Maria Kruschinski, geborene Kästner, hat die Siedlungsstelle vor den Toren Hüls’ nach dem Zweiten Weltkrieg zugesprochen bekommen. Solche Häuser mit Ställen und Schuppen sollten den Menschen die Möglichkeit eröffnen, Hühner und Gänse, sowie Ziegen und Schweine zu halten, um sich ohne Hilfe des verarmten Staates über Wasser zu halten. Maria Kruschinski zog hier ihre Kinder groß, auch Tochter Ulrike, heute verheiratete Günther.

In den 50er und 60er Jahren wurde auf der Terrasse im Grünen oft gefeiert. Während ihre Tochter mit Familie 1989 nebenan einen genehmigten Bungalow bezog, blieb die Mutter in ihrem Haus.

Mit Bescheiden vom 7.Oktober und 7. Mai 2001 erteilte die Stadt der Familie mit landschaftsrechtlicher Befreiung die Baugenehmigungen zur Errichtung eines Satteldaches auf dem alten Flachbau und für den Anbau eines Heizungs- und Öltanks an die vorhandene Garage.

Mit dem Umbau kamen statische Probleme: Das Gebäude stürzte teilweise ein. Nur ein Neuaufbau war noch möglich. Im November 2001 wurde die Baustelle wegen fehlender Baugenehmigung stillgelegt, die landschaftsrechtliche Befreiung vom 9.Juli 1998 widerrufen. Maria Kruschinski zog vor das Verwaltungsgericht in Düsseldorf - und verlor.

Der Bonner Rechtsanwalt Joachim Heinle, der die Klägerin vertritt, mag den Argumenten von Stadt und Verwaltungsgericht (Verhandlungstermin 13. Juni 2008) nicht folgen, da "der Teileinsturz von den Klägern völlig unverschuldet" geschah.

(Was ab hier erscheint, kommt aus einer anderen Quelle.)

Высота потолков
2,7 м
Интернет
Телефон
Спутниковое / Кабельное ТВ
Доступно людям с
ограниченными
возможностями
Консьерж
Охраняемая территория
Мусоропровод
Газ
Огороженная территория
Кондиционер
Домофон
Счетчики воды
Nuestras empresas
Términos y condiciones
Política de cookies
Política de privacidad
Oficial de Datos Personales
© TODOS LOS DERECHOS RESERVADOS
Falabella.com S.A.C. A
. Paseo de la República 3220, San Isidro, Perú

Im Verfahren geht es um eine baujuristische Spitzfindigkeit, nämlich die Frage, was dem Bauvorhaben entgegensteht: nicht die Darstellungen, sondern die Festsetzungen im Landschaftsplan. Vorwurf der Klägerin: Das Gericht habe Landesrecht ausgelegt, ohne die "durch die Normenhierarchie gegebenen Vorgaben des Bundesrechts zu beachten." Nach dem Landschaftsplan, so Heinle, hätte das wegen seiner maroden Bausubstanz eingestürzte Haus weiter Bestandsschutz.

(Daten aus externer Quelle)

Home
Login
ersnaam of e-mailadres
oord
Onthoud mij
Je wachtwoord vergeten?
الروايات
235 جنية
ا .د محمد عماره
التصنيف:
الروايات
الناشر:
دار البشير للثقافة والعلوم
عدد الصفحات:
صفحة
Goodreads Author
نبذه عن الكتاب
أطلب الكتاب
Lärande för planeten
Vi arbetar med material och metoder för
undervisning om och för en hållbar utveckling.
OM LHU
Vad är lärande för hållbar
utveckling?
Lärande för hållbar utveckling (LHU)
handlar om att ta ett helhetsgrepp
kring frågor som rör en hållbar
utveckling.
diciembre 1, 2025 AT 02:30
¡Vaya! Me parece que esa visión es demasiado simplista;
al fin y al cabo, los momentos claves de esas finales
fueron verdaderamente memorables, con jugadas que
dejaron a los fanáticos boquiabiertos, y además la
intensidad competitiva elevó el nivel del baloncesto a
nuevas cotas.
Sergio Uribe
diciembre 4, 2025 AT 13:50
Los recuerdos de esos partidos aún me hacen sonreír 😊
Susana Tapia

Maria Kruschinski ist inzwischen gestorben. Aber ihre Tochter und ihr Sohn führen das Verfahren als Erben weiter. Wann und wie aber das Oberverwaltungsgericht in Münster den baurechtlichen Grenzfall beurteilt, steht in den Sternen.

Ulrike und Wolfgang Günther möchten eine betagte Tante aus einem Hülser Altenheim holen. Sie könnte in dem wiederaufgebauten Haus gepflegt werden. "Und das Sozialamt könnte viel Geld für das Heim sparen."

In einer Stellungnahme an die WZ verweist Heino Thies, Leiter der Unteren Landschaftsbehörde beim Fachbereich Grünflächen auf den hohen Wert des Hülser Bruchs als Lebensraum für viele Tier- und Pflanzenarten. "Die Einhaltung des Verbots für die Errichtung von baulichen Anlagen an dieser Stelle ist absolut notwendig."

Thies erinnert daran, dass auf einem Nachbargrundstück ein illegal gebautes Gebäude nachträglich abgerissen werden musste. Wolfgang Günther freilich spricht von einem entgegengesetzten Fall: "Am nördlichen Rohrammerdyk ist ein Schwarzbau geduldet worden". Ein Nachbarhaus sei, so Günther, an der Stelle entstanden, wo nach dem Krieg ein ausrangierter Eisenbahnwaggon hingestellt worden war - als Spielplatz für die Kinder.